- Exercise directions
Return the records below from the line containing "DATENTRÄGER" onward, exactly, through and including the last line.

Saved entries
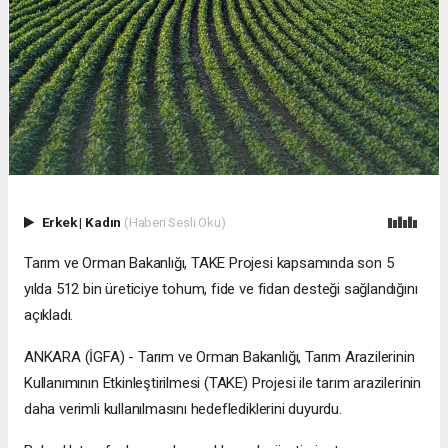
Erkek
|
Kadın
(Haberi Sesli Oku)
Tarım ve Orman Bakanlığı, TAKE Projesi kapsamında son 5
yılda 512 bin üreticiye tohum, fide ve fidan desteği sağlandığını
açıkladı.
ANKARA (İGFA) - Tarım ve Orman Bakanlığı, Tarım Arazilerinin
Kullanımının Etkinleştirilmesi (TAKE) Projesi ile tarım arazilerinin
daha verimli kullanılmasını hedeflediklerini duyurdu.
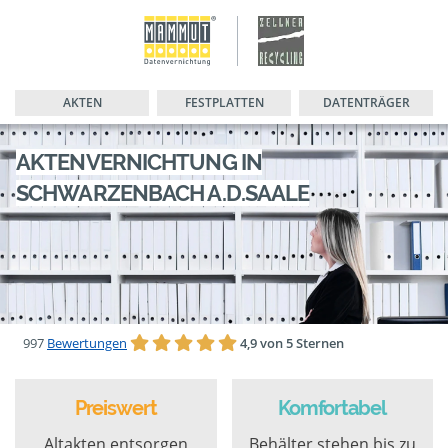
AKTEN
FESTPLATTEN
DATENTRÄGER
AKTENVERNICHTUNG IN
SCHWARZENBACH A.D.SAALE
997
Bewertungen
4,9 von 5 Sternen
Preiswert
Komfortabel
Altakten entsorgen
Behälter stehen bis zu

- Solved exercise
DATENTRÄGER
AKTENVERNICHTUNG IN
SCHWARZENBACH A.D.SAALE
997
Bewertungen
4,9 von 5 Sternen
Preiswert
Komfortabel
Altakten entsorgen
Behälter stehen bis zu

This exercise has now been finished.